Most of the cast members, awaiting cues, watch the action from chairs near the truck entry. Mezzo soprano Carolyn Kahl walks around the edges of the stage area in knee-length khakis, knee pads and a T-shirt, adjusting her walk to look as macho as she can. She's playing the Count's male page, Cherubino, a pants role that combines boisterous, high-energy comedy with the touching emotions of young love. As Cherubino discovers his feelings about women in general, he's particularly distracted by his boss' wife, the beautiful Countess Almaviva. The comedy, tenderness and delightful arias make Cherubino one of the most fun roles - even if it's not one of the most prominent ones - in opera. Kahl gets to run and hide, sing about discovering love and take that classic trouser-role turn: She's a girl playing a boy discovering girls who, as the plot unfolds, gets to disguise herself as a girl in a comically rich layer cake of wannabe macho swagger and irrepressible femininity.
The first two acts of Nozze di Figaro are busy with comings and goings and secrets. They also have some of the most memorable melodies in opera. And Cherubino gets to have a lot of the fun.
Kahl says her youth prepared her well for the role: "I grew up with two younger brothers. And in high school, I was more an athlete than a musician." In her hometown of Saginaw, Michigan, she lettered in varsity basketball, volleyball and soccer. Having this role brings back memories of those rough-and-tumble days.
But that was also when she first learned the aria "Voi Che Sapete, Che Cosa e Amor," in which the adolescent Cherubino tells older women, "You ladies who know what love is, see if it is what I have in my heart … Since it is new to me, I don't understand it. I have a feeling full of desire, which now is pleasure, now is torment."
When she first learned the aria at the age of 16, says Kahl, her voice was different than it is now at 30: "You span a lot of different vocal technique in that time. And learning these parts is just like learning something on an instrument: There is a lot of muscle memory. So to bring it into the present, you almost have to relearn it."
The physicality of the role presents its own challenges. Kahl has to internalize the habits of walking like a man. "I always make the gym a big part of my preparation," she says. "The hips can be a factor when you're playing a boy."
And as Cherubino's subplot evolves, her manliness has to become more confident and less an adolescent caricature. Count Almaviva responds to his page's obvious enthusiasm for the Countess by sending him to war. At first, he seems like a boy soldier, recruited far too early. By the end, he seems resolved and ready for it.

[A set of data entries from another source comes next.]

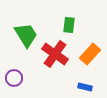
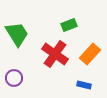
green rectangle: rotated 63 degrees clockwise
green trapezoid: moved 9 px left, 1 px up
blue rectangle: moved 1 px left, 2 px up
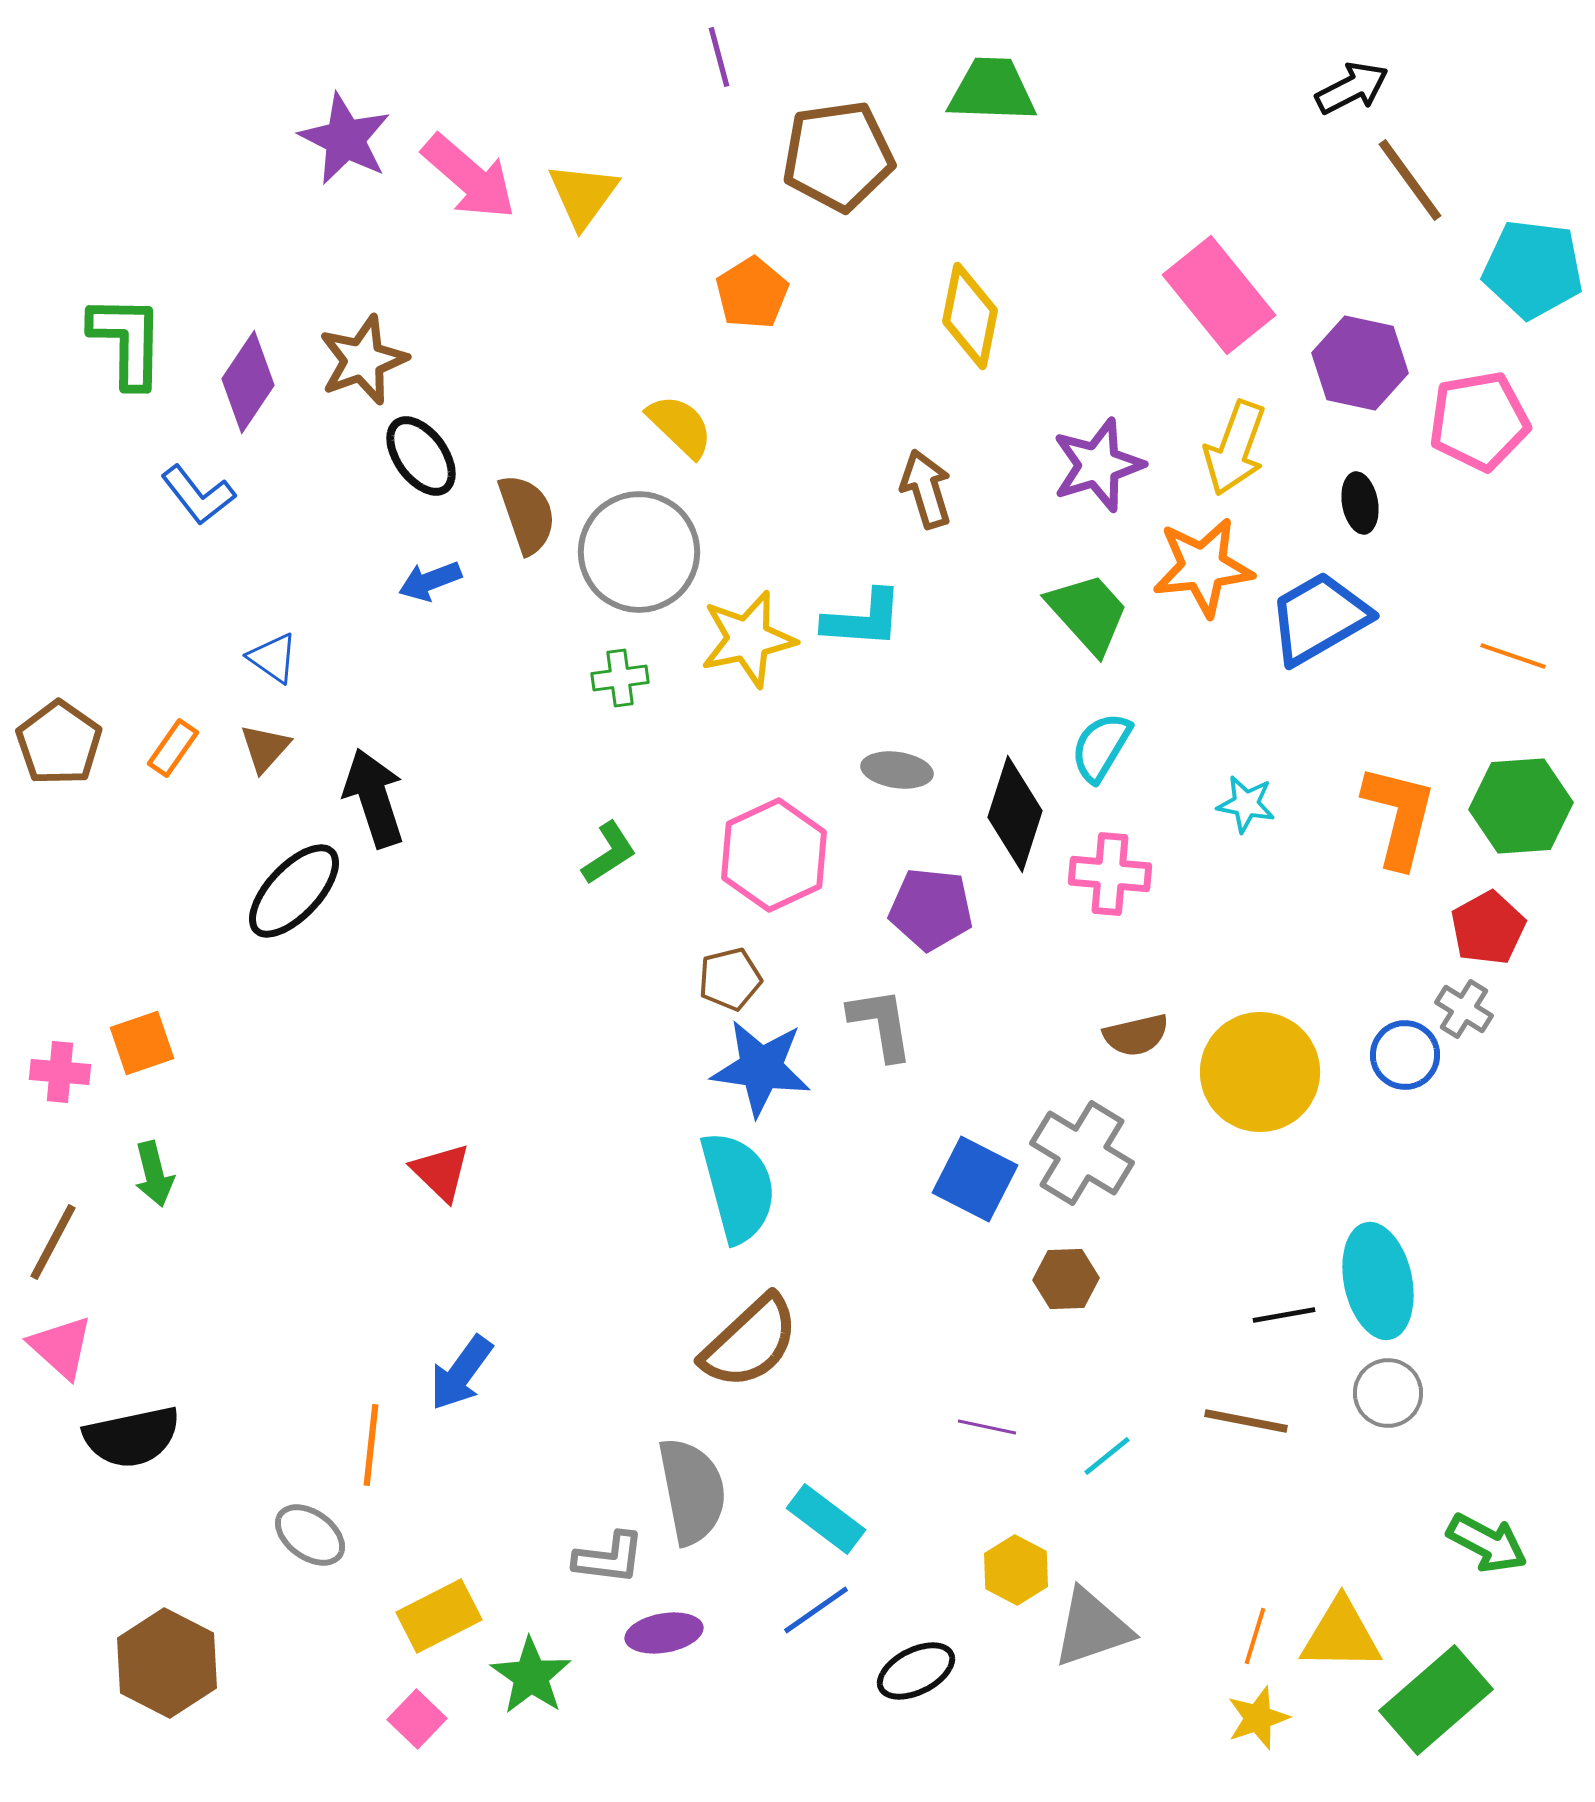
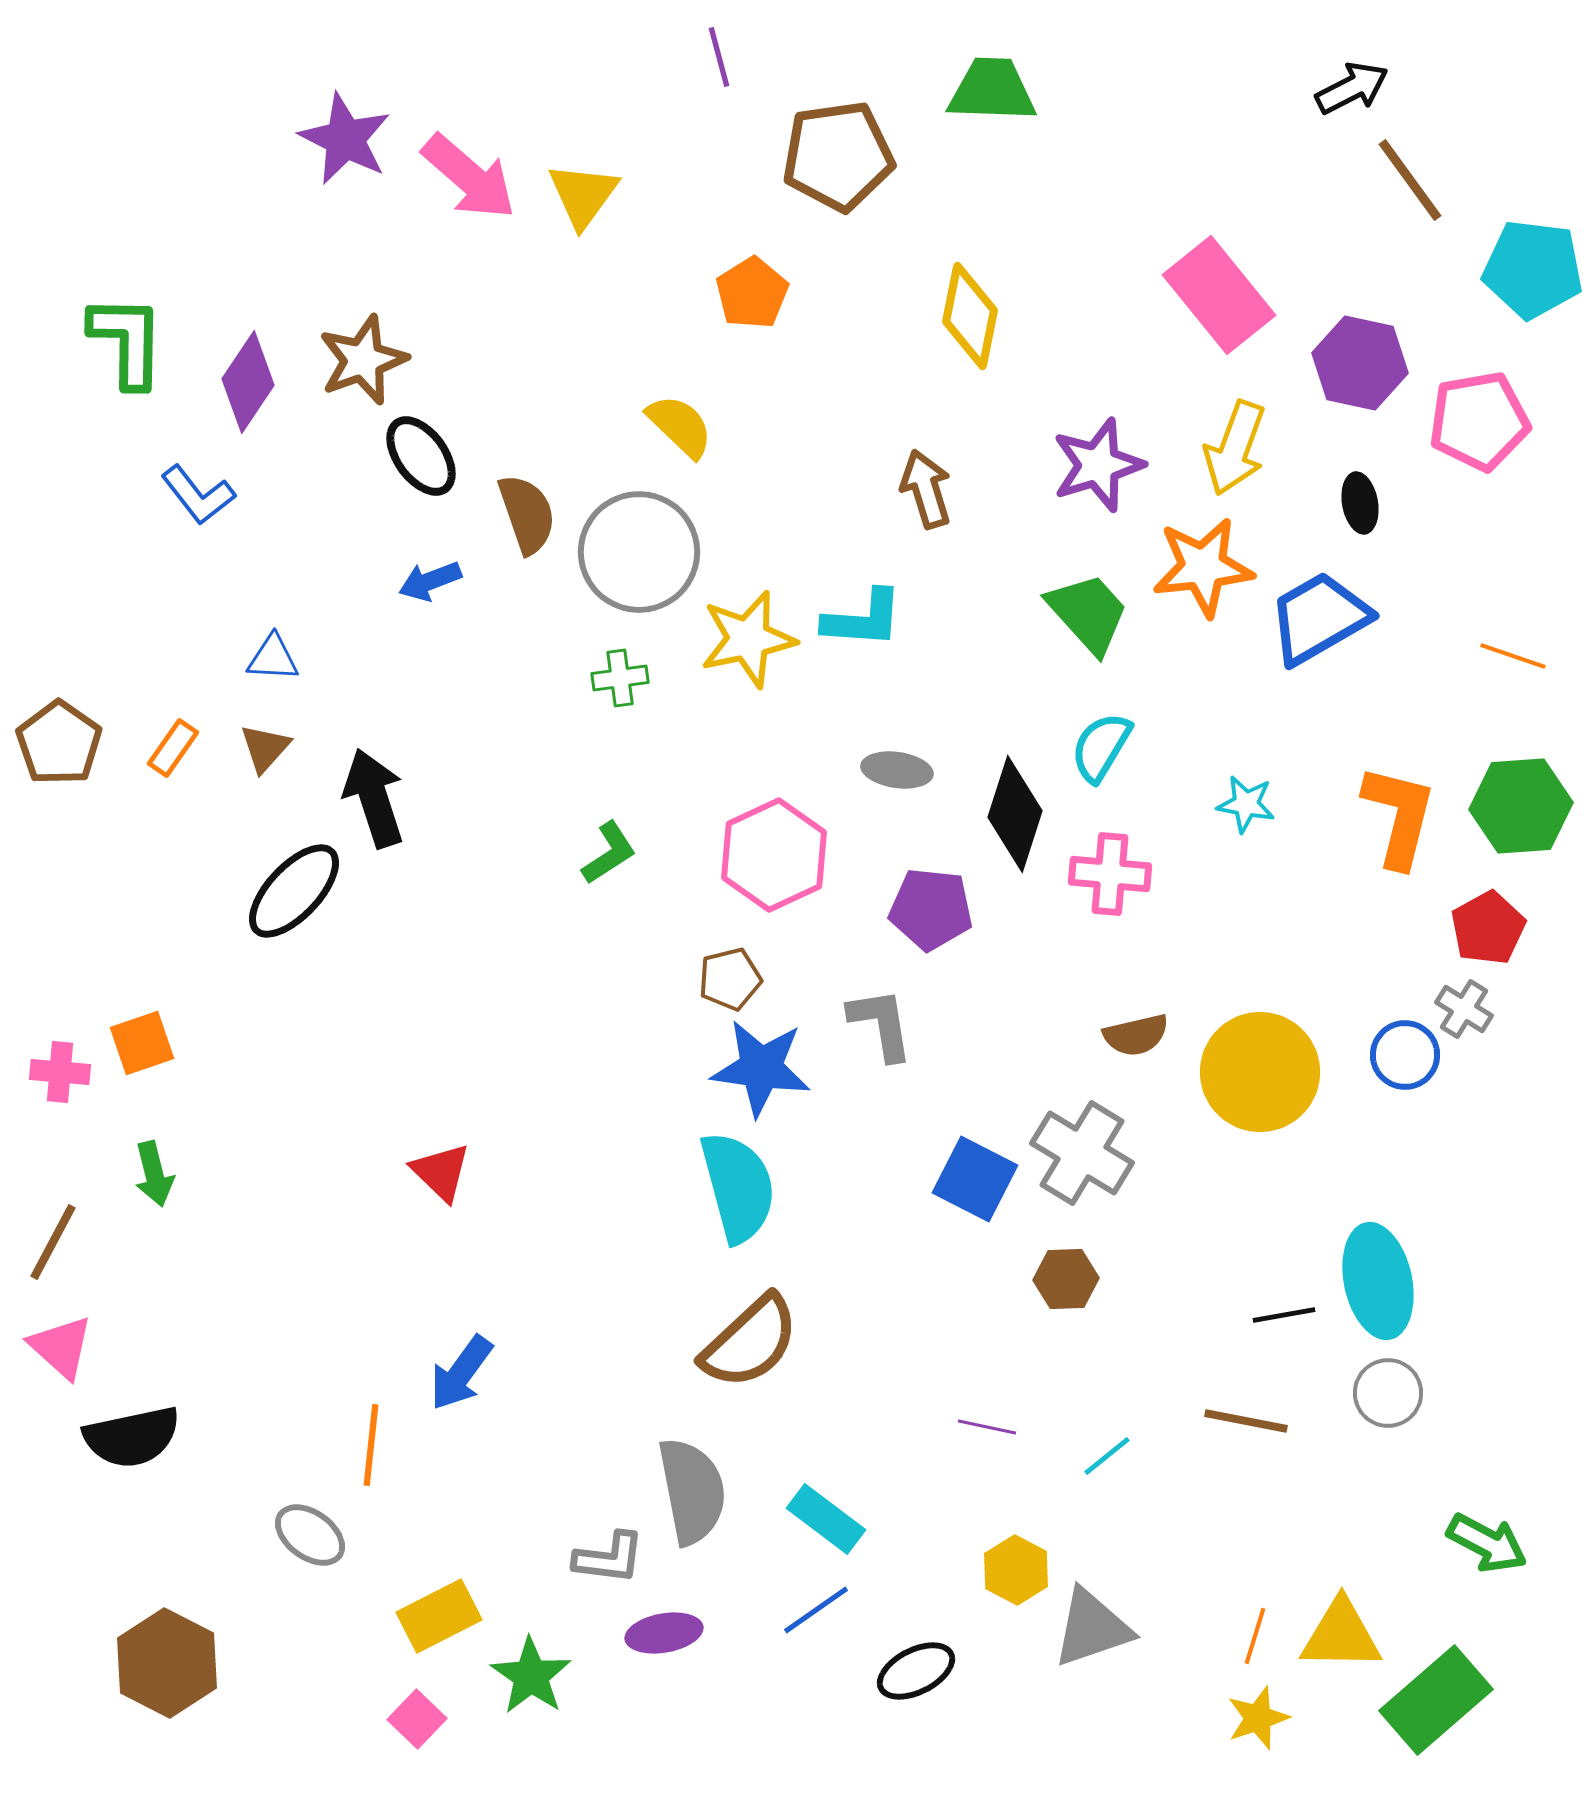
blue triangle at (273, 658): rotated 32 degrees counterclockwise
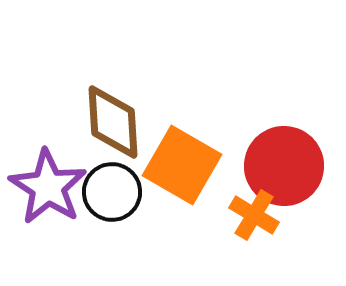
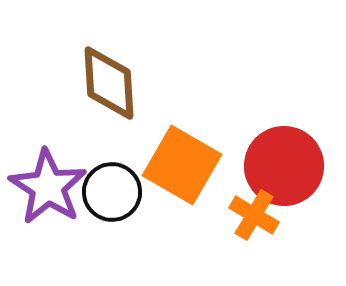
brown diamond: moved 4 px left, 39 px up
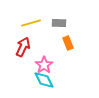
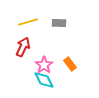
yellow line: moved 3 px left, 1 px up
orange rectangle: moved 2 px right, 21 px down; rotated 16 degrees counterclockwise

The first time Kahl sang the whole role in a production came almost 10 years after she learned the aria in a young artists program with the Seattle Opera. It was "odd to be a girl playing a boy going after a woman," she says. Now, though, she's able to get caught up in the action of the story, so it comes more easily. Opera Cleveland's production has a lot in common with the one in Seattle - including director Peter Kazaras, conductor Dean Williamson, Corey McKern as Count Almaviva and Maureen McKay as Susanna. Other principals in the Opera Cleveland production include Jason Hardy as Figaro and Elaine Alvarez as Countess Almaviva. But that production in Seattle was a long time ago. Kahl says she's spent most of the past 10 years living out of her Honda Civic, traveling the country for different singing roles. For the past two years, she's been in New York. She left there because she's moving to Germany for six months for a cultural ambassadorship - an exchange program with the Goethe Institute, during which she'll audition and try to develop a European career. She leaves for that gig the day after Nozze di Figaro closes in Cleveland. For now, Kahl is just enjoying the company. She says the cast has jelled really well in Cleveland, hanging out together in the evenings and taking turns hosting Sunday brunch. For an opera that has so many great parts and a true ensemble cast, that should make for high energy and a sense of fun the audience can't miss.